**AIM OF THE EXERCISE**
Both the line with "loodsen en kraakpanden." and the line with "ontstaat de geuzennaam" in the records below must appear in the output, along with every line between them, exactly and with nothing added.

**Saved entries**
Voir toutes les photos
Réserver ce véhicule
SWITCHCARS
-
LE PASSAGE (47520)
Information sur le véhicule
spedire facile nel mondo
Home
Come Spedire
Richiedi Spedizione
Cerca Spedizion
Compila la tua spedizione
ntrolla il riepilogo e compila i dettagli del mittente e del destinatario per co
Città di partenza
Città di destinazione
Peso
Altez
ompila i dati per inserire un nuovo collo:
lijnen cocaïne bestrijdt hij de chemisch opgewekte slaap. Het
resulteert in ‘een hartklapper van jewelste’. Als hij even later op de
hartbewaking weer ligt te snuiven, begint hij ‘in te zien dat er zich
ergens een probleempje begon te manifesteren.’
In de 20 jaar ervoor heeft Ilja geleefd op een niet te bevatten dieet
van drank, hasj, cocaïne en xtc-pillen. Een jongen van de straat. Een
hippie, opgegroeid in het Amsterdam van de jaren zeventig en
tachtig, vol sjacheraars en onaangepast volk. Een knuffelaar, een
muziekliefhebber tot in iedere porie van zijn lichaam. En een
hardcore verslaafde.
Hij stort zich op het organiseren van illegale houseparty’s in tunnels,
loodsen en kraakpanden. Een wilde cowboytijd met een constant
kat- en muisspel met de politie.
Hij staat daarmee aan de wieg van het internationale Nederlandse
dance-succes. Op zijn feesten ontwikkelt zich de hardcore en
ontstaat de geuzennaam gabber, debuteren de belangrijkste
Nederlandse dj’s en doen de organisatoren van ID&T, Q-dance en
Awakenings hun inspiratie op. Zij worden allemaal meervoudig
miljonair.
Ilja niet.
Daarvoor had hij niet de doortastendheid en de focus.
--
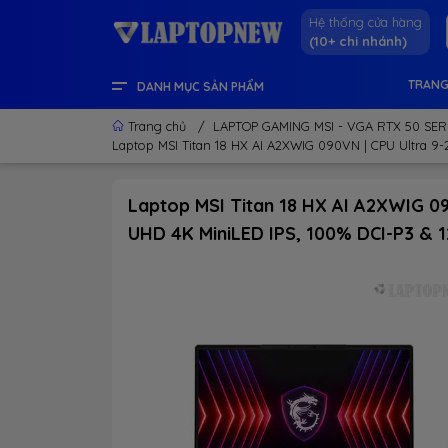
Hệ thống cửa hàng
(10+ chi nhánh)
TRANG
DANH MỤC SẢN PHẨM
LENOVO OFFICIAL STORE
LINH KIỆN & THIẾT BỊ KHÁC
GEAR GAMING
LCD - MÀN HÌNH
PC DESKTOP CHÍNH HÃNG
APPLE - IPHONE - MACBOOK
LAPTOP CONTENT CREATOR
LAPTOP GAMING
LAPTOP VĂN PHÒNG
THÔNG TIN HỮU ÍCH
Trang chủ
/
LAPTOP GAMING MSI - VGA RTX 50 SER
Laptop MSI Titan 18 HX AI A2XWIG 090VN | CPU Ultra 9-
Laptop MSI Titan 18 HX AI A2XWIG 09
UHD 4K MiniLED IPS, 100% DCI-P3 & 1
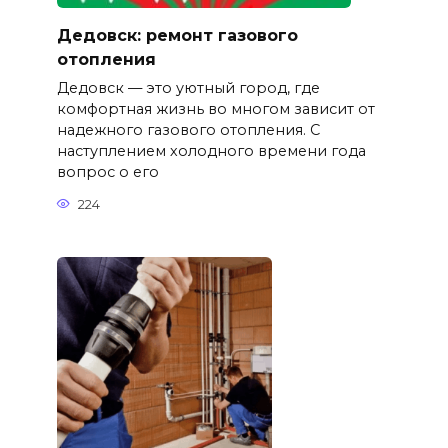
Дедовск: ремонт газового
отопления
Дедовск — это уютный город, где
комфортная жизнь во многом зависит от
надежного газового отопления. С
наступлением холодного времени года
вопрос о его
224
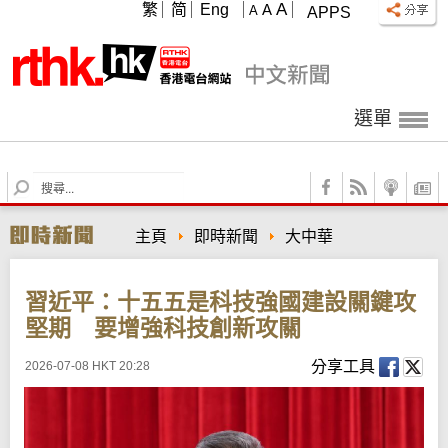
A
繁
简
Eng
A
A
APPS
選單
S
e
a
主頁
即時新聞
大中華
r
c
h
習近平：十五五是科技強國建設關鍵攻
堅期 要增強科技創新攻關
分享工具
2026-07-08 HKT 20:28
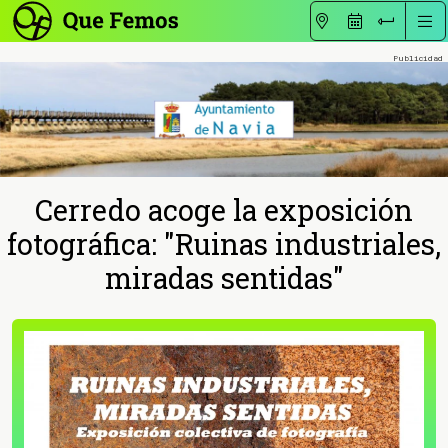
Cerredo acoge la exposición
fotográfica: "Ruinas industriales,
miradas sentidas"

**TASK SOLUTION**
loodsen en kraakpanden. Een wilde cowboytijd met een constant
kat- en muisspel met de politie.
Hij staat daarmee aan de wieg van het internationale Nederlandse
dance-succes. Op zijn feesten ontwikkelt zich de hardcore en
ontstaat de geuzennaam gabber, debuteren de belangrijkste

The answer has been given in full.